Retired journalist David Lawrence Jr.’s reading still centers on news

David Lawrence Jr. is president and co-chair of The Children\u2019s Movement of Florida, president of The Early Childhood Initiative Foundation of Miami, and retired publisher of The Miami Herald.
Published August 31, 2018
Updated August 31, 2018

David Lawrence Jr.

In 1999, at the age of 56, Lawrence decided to retire from his post as publisher of the Miami Herald after decades in journalism. Since then, he has focused on a life’s passion, advocating for children by leading the Children’s Movement of Florida, serving on the Governor’s Children and Youth Cabinet and twice chairing the Florida Partnership for School Readiness. In 2002, Lawrence was a key figure in the passage of the statewide constitutional amendment providing voluntary prekindergarten for all 4-year-olds, now recognized around the Sunshine State as VPK. We caught up with Lawrence, 76, and talked kids, journalism and books.

"I can remember the first book my mother read to me. It was The Little Engine That Could. When you believe in yourself, you see the power in yourself to do enormous things. It’s a good book to help with a path for life. Books stay with you,’’ he said.

Lawrence’s autobiography, A Dedicated Life, was published today.


What’s on your nightstand?

I’m going to give you the last three books I read. The first is Ronan Farrow’s War on Peace: The End of Diplomacy and the Decline of American Influence. The second book is Educated: A Memoir by Tara Westover, and the third book is by Robin DeAngelo, White Fragility: Why It’s So Hard to Talk to White People About Racism.
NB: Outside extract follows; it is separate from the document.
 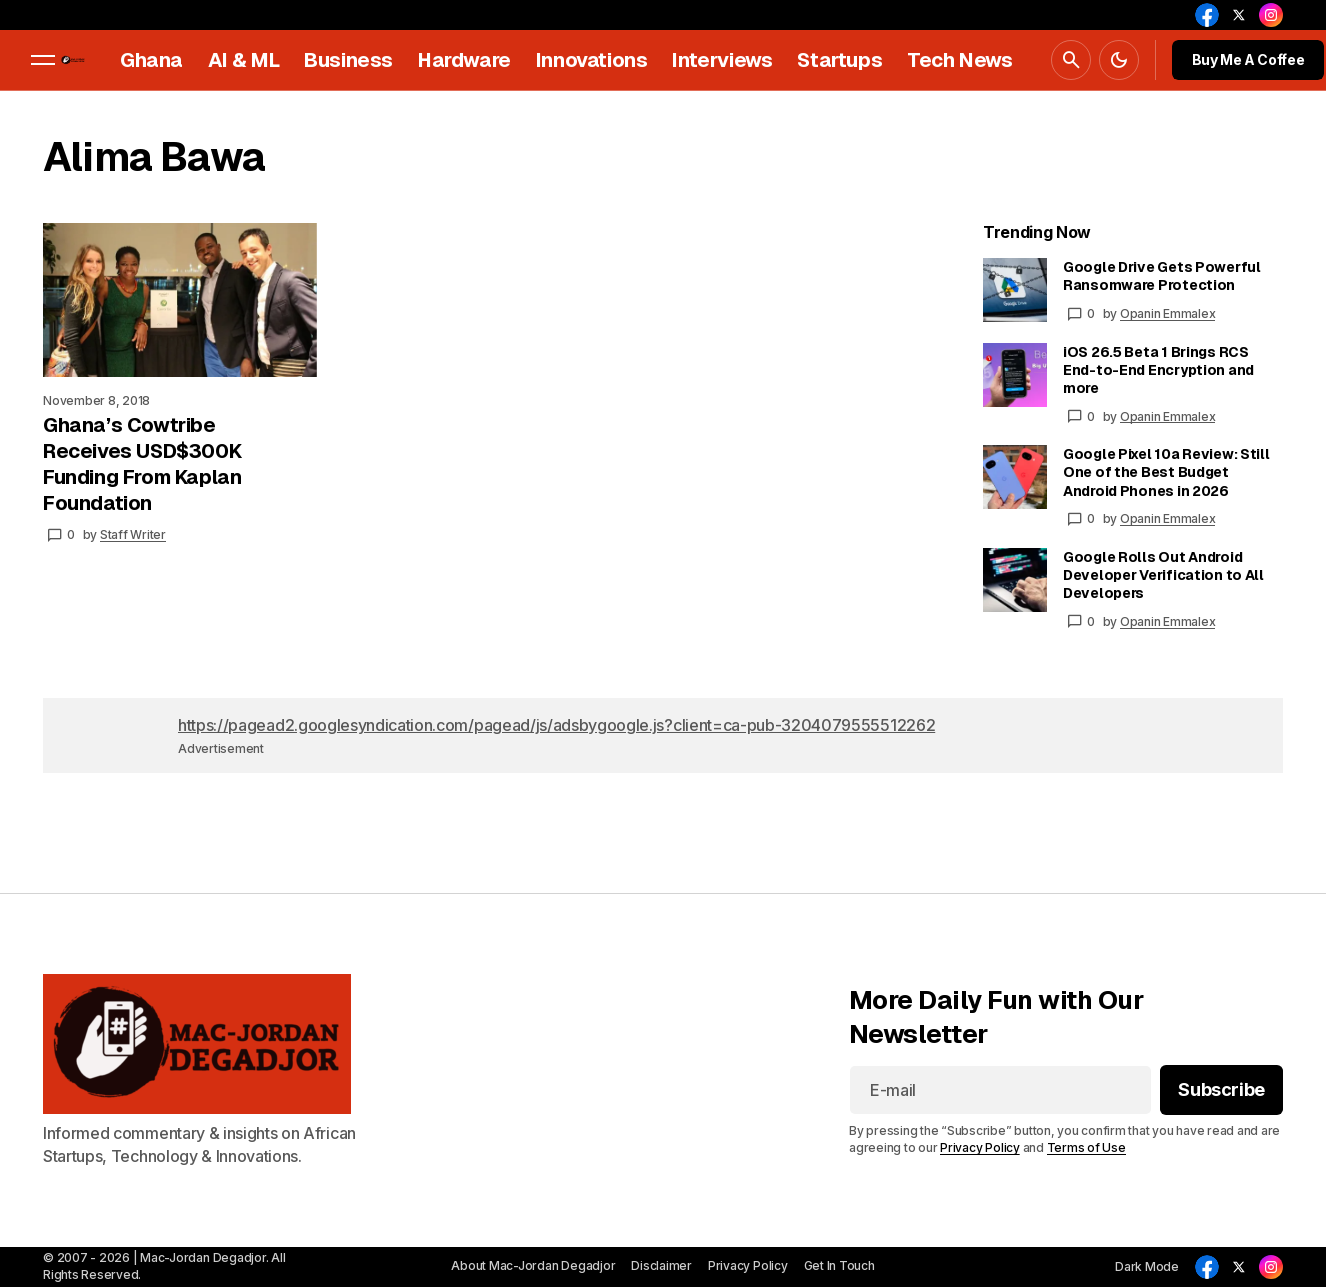 I want to click on [button], so click(x=43, y=60).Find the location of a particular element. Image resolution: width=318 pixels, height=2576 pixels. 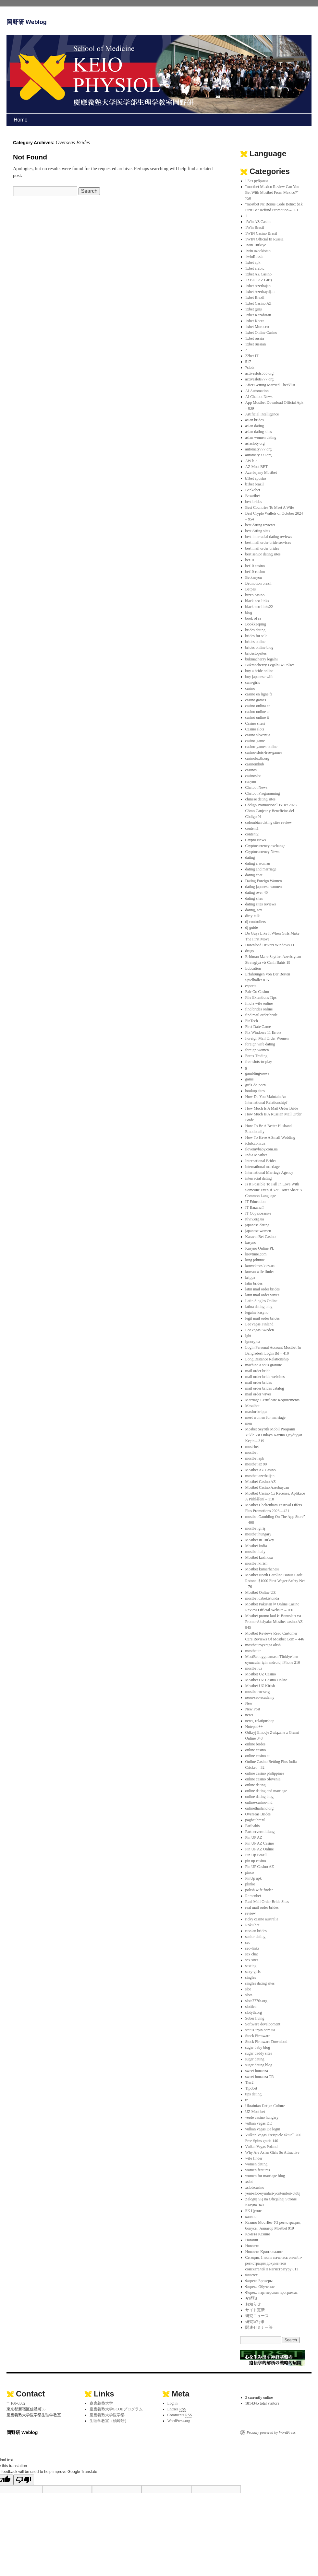

1win uzbekistan is located at coordinates (258, 251).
I read a book a week and always have. I get to participate in far more conversations because I have more news to talk about with other people because of reading. I also hold a book discussion every four to six weeks, and mostly it is about history. The next book for it is The Soul of America by Jon Meacham.

We’d be remiss if we didn’t ask you to comment on the state of journalism in the 21st century.

I didn’t recognize it at the time, but I was working in the golden age of journalism. Now there are much fewer resources, but there is still the power in that individual journalist who can do significant and illuminating work. Along with all that is a concern for the American attention span. It has been diminished with the internet and social media. There seem to be too many of us who end up watching, reading, listening to only what we agree with, what our biases are, and that is not helping to keep the republic free.